Will multiple fundamental drivers push crude lower, Jeff Greenblatt asks, is the low in crude in?

In case you noticed, the equity markets rallied since Monday but crude oil only decided to turn on Wednesday. In this latest sequence oil dropped to its lowest level since January 2019. Numerous sources have reported oil exporters like Saudi Arabia need $60 as a baseline to at least break even. If that’s the case, the recent sequence has been an unmitigated disaster. Part of the problem is the Coronavirus as China is a major importer of oil.

The problem goes deeper as major companies like Apple (AAPL) said they will need to shut down all stores and corporate offices in China. The Wall Street Journal reported on Feb. 1 the company will shutter all stores and corporate offices until Feb. 9 in response to the Coronavirus.

According to the same report the Chinese government demanded many factories remain closed through Feb. 10, a week beyond the Lunar New Year celebration. Regarding Apple, it relies on China for about 20% of its sales. As of this writing, AAPL is still trading near its all-time high. The obvious question is at what point does the stock take the big hit?

Apple is not alone. Levi Strauss Co. (LEVI) opened a store in Wuhan which is three stories tall and over 7,500 square feet, making it the largest Levi’s store in the country. Reuters reported several days ago the company closed half of its stores in China due to the virus. Starbucks (SBUX) and Tesla are also warning about financial hits. Tesla (TLSA) has had to keep their Shanghai factory closed and product scheduled for early February delivery has been delayed. SBUX has gapped down during this virus sequence but LEVI has not. TSLA hit an all-time high this week and is down more than 22% since it peaked on Tuesday.

In the meantime, markets are bouncing based on an okay near term reading in the E-mini but in the larger sense, last week’s acceleration to the downside aided by a Chicago PMI reading at 42.9 came in at the 232nd week since the Dow Jones Index bottom in August 2015. That means manufacturing is in the tank. It’s a tricky window because it opens the door to this surge at week 233 becoming an inversion of the cycle (low as opposed to a high) or even yet another high by the end of this week or next which is the back end of the window. Given the state of the virus and the cycles, market participants haven’t faced greater uncertainty in a long time. One thing we can all agree on is markets are allergic to uncertainty.

Demand for oil in China is down 20%, which translates to about 3 million barrels-per-day. OPEC must consider production cuts. According to president of Lipow Oil Associates Andy Lipow, speaking on CNBC., oil can get near $60 again but it will take time and he is not even sure a cut of 500,000 barrels-per-day will do enough.

At this point, it will depend on demand and how long the virus sticks around. Unfortunately, this is the wild card where nobody has the right answer. After reviewing what all media have to say, there is still no consensus of what is going to happen. It’s important to consider the unintended economic consequences and its clear the economic slowdown in China is still not baked in the cake for U.S. markets with the new exception of Tesla. Is the market going to say we are all TSLA?
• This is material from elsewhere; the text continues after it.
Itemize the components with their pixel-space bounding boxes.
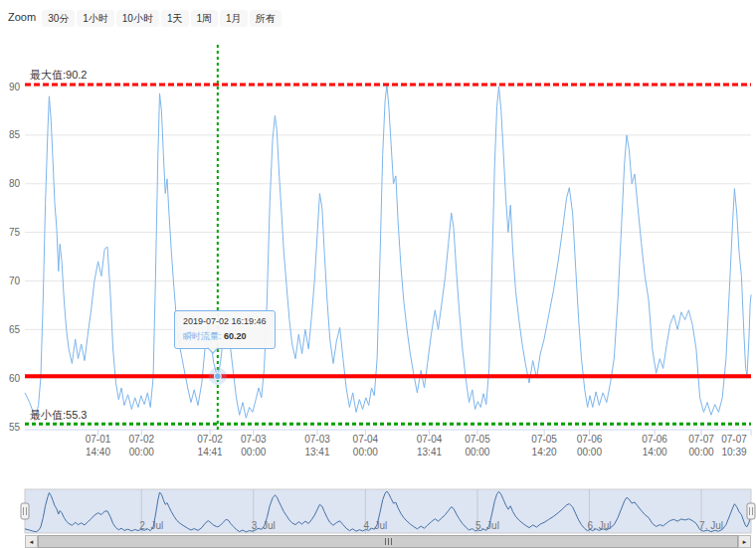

Yes, the oil chart is interesting right here and there are any number of symmetries that could ignite a bounce (see chart below). Wednesday’s short covering reaction is likely anticipating an OPEC production cut but in terms of the chart, its 17.64 range down at a 76% retracement and the high came in on the 288 degree vibrational day on Jan. 8, this low is 286 trading days from the January 2019 bottom. These readings are good enough for a change of direction and the reaction is already there. The wild card is how far it can go and whether the virus goes to the next level. After all, Apple and the Chinese government are anticipating the shut down only through next Monday. What if they must close for another week?

crude

Putting these issues aside, traders are complaining they haven’t been able to take bigger positions or even swing trades in the current environment. This is a sequence where markets carry on in a direction for only two to three days then it changes sharply. What is one to do? Since nobody knows what is going to happen, the only thing a trader can do is be sure to have a good enough strategy to be able to take a trade with the best possible risk/reward ratio. Those who get in early have the most staying power, those who do not end up like a deer in the headlights.
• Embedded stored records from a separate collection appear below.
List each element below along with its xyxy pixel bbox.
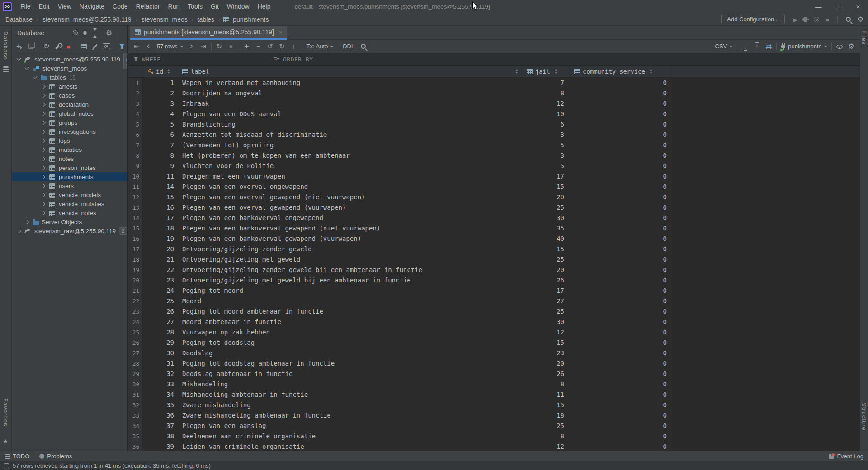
cell-label[interactable]: Ontvoering/gijzeling zonder geweld [179,244,522,254]
menu-item[interactable]: Help [254,0,275,13]
cell-label[interactable]: Plegen van een aanslag [179,421,522,431]
open-table-icon[interactable] [78,41,90,52]
cell-id[interactable]: 37 [142,421,179,431]
table-row[interactable]: 35 38 Deelnemen aan criminele organisati… [128,431,860,442]
cell-jail[interactable]: 5 [522,161,570,171]
tree-item[interactable]: mutaties [12,145,127,154]
cell-id[interactable]: 35 [142,400,179,410]
table-row[interactable]: 27 30 Doodslag 23 0 [128,348,860,358]
table-row[interactable]: 21 24 Poging tot moord 17 0 [128,286,860,296]
cell-label[interactable]: Poging tot moord ambtenaar in functie [179,306,522,317]
cell-id[interactable]: 6 [142,130,179,140]
cell-jail[interactable]: 15 [522,182,570,192]
tree-item[interactable]: Server Objects [12,217,127,226]
find-icon[interactable] [357,41,369,52]
table-row[interactable]: 5 5 Brandstichting 6 0 [128,119,860,130]
tree-item[interactable]: vehicle_notes [12,208,127,217]
stop-icon[interactable] [826,15,829,24]
cell-label[interactable]: Plegen van een overval ongewapend [179,182,522,192]
tree-item[interactable]: stevensm_meos@5.255.90.119 1 of 2 [12,55,127,64]
maximize-button[interactable] [828,0,848,13]
tree-chevron-icon[interactable] [41,147,46,152]
cell-community-service[interactable]: 0 [570,254,672,265]
cell-label[interactable]: Plegen van een overval gewapend (niet vu… [179,192,522,202]
tree-item[interactable]: stevensm_meos [12,64,127,73]
tree-item[interactable]: declaration [12,100,127,109]
run-icon[interactable] [793,15,797,24]
copy-icon[interactable] [25,41,36,52]
tree-item[interactable]: investigations [12,127,127,136]
cell-label[interactable]: Inbraak [179,99,522,109]
profiler-icon[interactable] [814,17,819,22]
cell-label[interactable]: Zware mishandeling ambtenaar in functie [179,410,522,421]
table-row[interactable]: 12 15 Plegen van een overval gewapend (n… [128,192,860,202]
menu-item[interactable]: Window [223,0,254,13]
cell-label[interactable]: Brandstichting [179,119,522,130]
cell-id[interactable]: 30 [142,348,179,358]
cell-id[interactable]: 15 [142,192,179,202]
cell-label[interactable]: Plegen van een bankoverval ongewapend [179,213,522,223]
cell-label[interactable]: Doorrijden na ongeval [179,88,522,99]
table-row[interactable]: 16 19 Plegen van een bankoverval gewapen… [128,234,860,244]
cell-community-service[interactable]: 0 [570,140,672,150]
cell-id[interactable]: 18 [142,223,179,234]
cell-id[interactable]: 21 [142,254,179,265]
table-row[interactable]: 33 36 Zware mishandeling ambtenaar in fu… [128,410,860,421]
tree-item[interactable]: vehicle_models [12,190,127,199]
tree-chevron-icon[interactable] [41,202,46,206]
filter-icon[interactable] [116,41,127,52]
cell-community-service[interactable]: 0 [570,400,672,410]
cell-jail[interactable]: 25 [522,421,570,431]
settings-gear-icon[interactable] [104,28,114,37]
ddl-button[interactable]: DDL [340,43,357,50]
tree-chevron-icon[interactable] [41,193,46,197]
cell-label[interactable]: Deelnemen aan criminele organisatie [179,431,522,442]
close-button[interactable]: × [848,0,868,13]
cell-jail[interactable]: 12 [522,327,570,338]
tree-item[interactable]: users [12,181,127,190]
data-source-properties-icon[interactable] [52,41,63,52]
cell-community-service[interactable]: 0 [570,161,672,171]
cell-label[interactable]: Vluchten voor de Politie [179,161,522,171]
sort-control[interactable] [650,69,652,74]
sort-control[interactable] [555,69,557,74]
locate-icon[interactable] [70,30,80,35]
cell-id[interactable]: 22 [142,265,179,275]
cell-community-service[interactable]: 0 [570,296,672,306]
cell-jail[interactable]: 25 [522,202,570,213]
table-row[interactable]: 1 1 Wapen in verband met aanhouding 7 0 [128,78,860,88]
tree-chevron-icon[interactable] [41,111,46,116]
cell-community-service[interactable]: 0 [570,150,672,161]
breadcrumb-item[interactable]: Database [5,16,33,23]
page-size-dropdown[interactable]: 57 rows [154,43,186,50]
minimize-button[interactable]: — [808,0,828,13]
table-row[interactable]: 4 4 Plegen van een DDoS aanval 10 0 [128,109,860,119]
cell-jail[interactable]: 20 [522,265,570,275]
cell-label[interactable]: Plegen van een bankoverval gewapend (vuu… [179,234,522,244]
cell-id[interactable]: 24 [142,286,179,296]
settings-gear-icon[interactable] [857,15,863,24]
cell-jail[interactable]: 15 [522,400,570,410]
cell-id[interactable]: 38 [142,431,179,442]
cell-jail[interactable]: 15 [522,244,570,254]
tree-item[interactable]: stevensm_ravr@5.255.90.119 2 [12,226,127,235]
table-row[interactable]: 3 3 Inbraak 12 0 [128,99,860,109]
cell-jail[interactable]: 25 [522,306,570,317]
cell-id[interactable]: 32 [142,369,179,379]
cell-label[interactable]: Het (proberen) om te kopen van een ambte… [179,150,522,161]
cell-jail[interactable]: 30 [522,213,570,223]
cell-label[interactable]: Ontvoering/gijzeling zonder geweld bij e… [179,265,522,275]
cell-jail[interactable]: 12 [522,442,570,451]
column-header-community-service[interactable]: community_service [570,66,672,77]
tree-item[interactable]: global_notes [12,109,127,118]
order-by-field[interactable]: ORDER BY [274,56,313,63]
table-row[interactable]: 30 33 Mishandeling 8 0 [128,379,860,390]
first-page-icon[interactable] [131,41,142,52]
cell-id[interactable]: 33 [142,379,179,390]
cell-id[interactable]: 1 [142,78,179,88]
cell-jail[interactable]: 6 [522,119,570,130]
sort-control[interactable] [515,69,518,74]
cell-community-service[interactable]: 0 [570,286,672,296]
cell-community-service[interactable]: 0 [570,442,672,451]
table-row[interactable]: 24 27 Moord ambtenaar in functie 30 0 [128,317,860,327]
Take this oil chart example for instance (see below).

crude oil

If you have a strategy that can identify a potential turn, you know where you’ll be wrong and the worst you can suffer is a smaller loss. Let’s Say oil does pop from here. If you wait two or three days to act, you could be too late and end up having to scramble in case the sentiment turns again.

One can sit on the sideline and wait it out. The problem with that approach is you may be waiting a long time because 2020 is going to be a year like none other. If it wasn’t the assassination of an Iranian General, it turned out to be a dangerous virus. Even if the virus burns out, chances are within a couple of weeks the market will have something else to worry about.